Spotting a big trout can be an instant adrenalin overload – clouding judgment and destroying hand-eye coordination.

There you are quietly walking along the bank of a river, Polaroid's scanning the water –and you spot him. Must be 10 pounds at least, definitely 10 pounds, not 4.5 kilo – that would sound too small. He sits there, slowly moving slightly to one side or the other to pick up some morsel.

trout illustration

Then it starts – buck fever. The symptoms are very evident. Out comes the fly box, and it drops, spilling the flies. How on earth can trout see nymphs in flowing water, when you cannot see them in the grass at your feet?
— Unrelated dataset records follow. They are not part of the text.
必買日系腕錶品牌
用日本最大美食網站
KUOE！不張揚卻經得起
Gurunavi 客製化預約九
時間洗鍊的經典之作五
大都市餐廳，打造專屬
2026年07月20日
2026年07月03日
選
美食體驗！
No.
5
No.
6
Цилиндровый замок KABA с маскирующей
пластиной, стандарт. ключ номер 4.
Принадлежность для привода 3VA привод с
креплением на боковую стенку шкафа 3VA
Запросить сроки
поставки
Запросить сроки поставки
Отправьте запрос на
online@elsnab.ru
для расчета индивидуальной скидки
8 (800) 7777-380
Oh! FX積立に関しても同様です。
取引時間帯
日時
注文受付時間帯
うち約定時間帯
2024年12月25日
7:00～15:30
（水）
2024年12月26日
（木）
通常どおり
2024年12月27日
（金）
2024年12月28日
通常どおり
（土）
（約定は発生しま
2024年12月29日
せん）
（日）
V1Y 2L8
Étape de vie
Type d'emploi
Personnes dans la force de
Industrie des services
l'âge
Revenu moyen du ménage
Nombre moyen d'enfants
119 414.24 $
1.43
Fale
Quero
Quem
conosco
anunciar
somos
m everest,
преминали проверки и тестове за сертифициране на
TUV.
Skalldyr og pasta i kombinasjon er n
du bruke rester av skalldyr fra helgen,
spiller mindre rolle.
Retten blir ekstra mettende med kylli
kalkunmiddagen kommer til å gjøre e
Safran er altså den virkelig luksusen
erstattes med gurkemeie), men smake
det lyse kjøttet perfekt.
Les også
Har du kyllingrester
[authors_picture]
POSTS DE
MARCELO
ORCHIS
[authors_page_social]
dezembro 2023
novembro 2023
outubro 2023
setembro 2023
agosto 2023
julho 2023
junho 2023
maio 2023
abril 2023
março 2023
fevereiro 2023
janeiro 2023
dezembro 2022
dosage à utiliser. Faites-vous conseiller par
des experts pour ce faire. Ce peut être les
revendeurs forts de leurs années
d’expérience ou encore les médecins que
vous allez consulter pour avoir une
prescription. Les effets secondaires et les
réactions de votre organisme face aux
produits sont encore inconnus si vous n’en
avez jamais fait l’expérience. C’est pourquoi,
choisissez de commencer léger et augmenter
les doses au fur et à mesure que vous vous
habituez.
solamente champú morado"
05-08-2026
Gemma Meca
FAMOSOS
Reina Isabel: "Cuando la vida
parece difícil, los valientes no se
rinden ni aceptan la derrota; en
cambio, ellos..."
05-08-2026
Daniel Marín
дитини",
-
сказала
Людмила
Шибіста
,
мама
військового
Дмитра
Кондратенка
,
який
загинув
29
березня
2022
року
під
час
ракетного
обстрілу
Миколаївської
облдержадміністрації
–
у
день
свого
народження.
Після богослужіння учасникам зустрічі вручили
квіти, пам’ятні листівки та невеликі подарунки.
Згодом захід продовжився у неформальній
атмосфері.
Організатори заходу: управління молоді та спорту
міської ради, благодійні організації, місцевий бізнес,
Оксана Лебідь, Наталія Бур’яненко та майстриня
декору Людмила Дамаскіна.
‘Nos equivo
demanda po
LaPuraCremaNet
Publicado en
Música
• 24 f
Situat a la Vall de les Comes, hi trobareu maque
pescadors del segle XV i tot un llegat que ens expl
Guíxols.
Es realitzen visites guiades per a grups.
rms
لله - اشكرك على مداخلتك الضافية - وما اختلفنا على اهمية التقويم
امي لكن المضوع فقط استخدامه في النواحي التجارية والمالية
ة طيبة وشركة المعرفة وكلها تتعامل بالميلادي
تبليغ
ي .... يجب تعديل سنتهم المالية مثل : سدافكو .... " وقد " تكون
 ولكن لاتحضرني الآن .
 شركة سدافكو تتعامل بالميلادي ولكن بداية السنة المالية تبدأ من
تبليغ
Finally you find one and tie it on. Despite the fever raging through your body, you test the knot, which slides undone. This is the same knot you have tied four hundred trillion zillion times, at a conservative estimate. The knot you can tie behind your back, with cold and wet hands, in the dark.

Re-tied, you move into position behind a bush to screen yourself from the fish, and plan your cast.

It is not a long cast, maybe only 10 metres in all, to land the nymph 7 metres above the fish. Plan decided, you slowly stand up and swing the line out, a couple of false casts to lengthen the line, and then into the final back-cast.

Eyes riveted on your cast target you swing into the forward cast, but come up in a dead stop. You just knew the blackberries would get you didn't you? Well, you would, if buck fever had allowed you to note their presence.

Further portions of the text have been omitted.